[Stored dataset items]
^^^^^^^^^^^^^^^^
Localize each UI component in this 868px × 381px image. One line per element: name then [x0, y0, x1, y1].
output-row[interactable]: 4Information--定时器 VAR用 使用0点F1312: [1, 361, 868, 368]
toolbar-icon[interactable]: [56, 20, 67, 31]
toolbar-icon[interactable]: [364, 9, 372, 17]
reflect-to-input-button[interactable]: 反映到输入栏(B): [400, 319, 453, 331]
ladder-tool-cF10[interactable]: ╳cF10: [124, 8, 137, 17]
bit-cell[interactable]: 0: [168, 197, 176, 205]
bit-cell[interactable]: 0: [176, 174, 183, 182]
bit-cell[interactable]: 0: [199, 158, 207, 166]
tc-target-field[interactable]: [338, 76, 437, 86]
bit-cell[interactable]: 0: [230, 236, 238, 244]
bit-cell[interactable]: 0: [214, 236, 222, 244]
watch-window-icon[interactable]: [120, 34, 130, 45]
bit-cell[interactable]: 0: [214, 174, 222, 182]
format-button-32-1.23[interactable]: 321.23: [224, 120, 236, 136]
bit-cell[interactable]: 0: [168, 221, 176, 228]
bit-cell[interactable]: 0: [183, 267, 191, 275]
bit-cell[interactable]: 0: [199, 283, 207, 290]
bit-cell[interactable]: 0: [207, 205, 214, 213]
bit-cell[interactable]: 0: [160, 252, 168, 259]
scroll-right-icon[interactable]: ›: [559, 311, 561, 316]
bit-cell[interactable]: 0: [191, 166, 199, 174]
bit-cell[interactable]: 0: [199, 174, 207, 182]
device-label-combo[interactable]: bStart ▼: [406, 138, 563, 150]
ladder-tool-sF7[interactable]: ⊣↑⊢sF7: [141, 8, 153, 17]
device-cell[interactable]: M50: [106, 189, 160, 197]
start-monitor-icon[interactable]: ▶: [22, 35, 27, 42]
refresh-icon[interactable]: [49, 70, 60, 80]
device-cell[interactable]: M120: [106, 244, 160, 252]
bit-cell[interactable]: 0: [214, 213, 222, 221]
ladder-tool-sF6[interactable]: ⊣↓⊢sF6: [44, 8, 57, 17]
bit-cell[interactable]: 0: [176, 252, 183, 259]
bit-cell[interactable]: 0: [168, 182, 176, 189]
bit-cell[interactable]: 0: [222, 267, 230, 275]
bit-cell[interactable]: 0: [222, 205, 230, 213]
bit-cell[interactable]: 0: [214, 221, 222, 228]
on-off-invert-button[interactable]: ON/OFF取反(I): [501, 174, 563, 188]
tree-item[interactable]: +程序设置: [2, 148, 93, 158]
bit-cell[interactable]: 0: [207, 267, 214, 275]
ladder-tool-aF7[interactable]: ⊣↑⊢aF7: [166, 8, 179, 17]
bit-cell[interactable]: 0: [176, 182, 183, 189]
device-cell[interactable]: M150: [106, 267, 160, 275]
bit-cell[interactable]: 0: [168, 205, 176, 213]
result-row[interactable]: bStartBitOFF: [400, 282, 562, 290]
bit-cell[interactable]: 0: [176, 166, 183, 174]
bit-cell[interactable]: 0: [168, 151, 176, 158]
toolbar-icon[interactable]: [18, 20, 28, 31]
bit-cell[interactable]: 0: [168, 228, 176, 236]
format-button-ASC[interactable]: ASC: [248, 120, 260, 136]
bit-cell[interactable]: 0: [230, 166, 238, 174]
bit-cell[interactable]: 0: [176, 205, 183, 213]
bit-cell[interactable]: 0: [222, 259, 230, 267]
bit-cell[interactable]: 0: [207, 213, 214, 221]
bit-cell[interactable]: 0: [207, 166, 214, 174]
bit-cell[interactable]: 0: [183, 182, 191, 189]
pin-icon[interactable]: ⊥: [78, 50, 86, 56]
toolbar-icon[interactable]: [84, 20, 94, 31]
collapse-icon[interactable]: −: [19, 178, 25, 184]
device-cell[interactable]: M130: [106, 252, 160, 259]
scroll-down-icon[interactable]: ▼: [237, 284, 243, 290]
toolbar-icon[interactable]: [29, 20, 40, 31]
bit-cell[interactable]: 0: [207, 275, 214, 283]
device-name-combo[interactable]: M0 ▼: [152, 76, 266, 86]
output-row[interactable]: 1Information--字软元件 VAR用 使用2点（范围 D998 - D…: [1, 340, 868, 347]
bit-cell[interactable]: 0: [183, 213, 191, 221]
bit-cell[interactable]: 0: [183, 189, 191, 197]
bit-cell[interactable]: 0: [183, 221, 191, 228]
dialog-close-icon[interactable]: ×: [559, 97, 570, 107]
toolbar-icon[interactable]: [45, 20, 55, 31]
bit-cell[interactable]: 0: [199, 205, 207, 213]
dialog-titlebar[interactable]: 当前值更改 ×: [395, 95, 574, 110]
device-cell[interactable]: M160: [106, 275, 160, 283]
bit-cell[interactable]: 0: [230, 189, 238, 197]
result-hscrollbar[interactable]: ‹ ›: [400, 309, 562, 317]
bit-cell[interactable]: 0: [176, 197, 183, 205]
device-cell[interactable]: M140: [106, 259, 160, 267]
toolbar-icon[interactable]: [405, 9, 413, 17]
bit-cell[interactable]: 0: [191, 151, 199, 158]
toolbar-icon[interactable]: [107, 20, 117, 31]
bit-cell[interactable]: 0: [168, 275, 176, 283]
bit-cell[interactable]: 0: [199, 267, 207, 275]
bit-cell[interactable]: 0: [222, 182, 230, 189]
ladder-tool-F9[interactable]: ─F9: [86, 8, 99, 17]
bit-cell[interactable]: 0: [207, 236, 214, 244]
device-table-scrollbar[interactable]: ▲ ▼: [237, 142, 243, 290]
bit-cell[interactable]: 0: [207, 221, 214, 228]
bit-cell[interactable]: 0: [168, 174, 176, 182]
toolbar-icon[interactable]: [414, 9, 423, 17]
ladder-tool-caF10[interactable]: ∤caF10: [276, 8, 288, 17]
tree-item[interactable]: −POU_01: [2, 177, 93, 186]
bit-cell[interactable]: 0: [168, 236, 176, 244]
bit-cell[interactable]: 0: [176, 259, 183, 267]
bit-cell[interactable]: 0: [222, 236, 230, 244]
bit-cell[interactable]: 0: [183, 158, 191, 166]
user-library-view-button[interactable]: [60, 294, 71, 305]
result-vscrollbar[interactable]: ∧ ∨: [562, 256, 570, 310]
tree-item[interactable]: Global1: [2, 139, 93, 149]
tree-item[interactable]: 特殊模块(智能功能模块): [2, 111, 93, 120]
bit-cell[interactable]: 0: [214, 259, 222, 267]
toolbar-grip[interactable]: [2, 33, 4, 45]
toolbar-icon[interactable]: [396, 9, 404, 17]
^^^^^^^^^^^^^^^^
**Exercise objective**
From the records above, copy each line in which the string "VAR用" occurs.

**Solution for this task**
output-row[interactable]: 4Information--定时器 VAR用 使用0点F1312: [1, 361, 868, 368]
output-row[interactable]: 1Information--字软元件 VAR用 使用2点（范围 D998 - D…: [1, 340, 868, 347]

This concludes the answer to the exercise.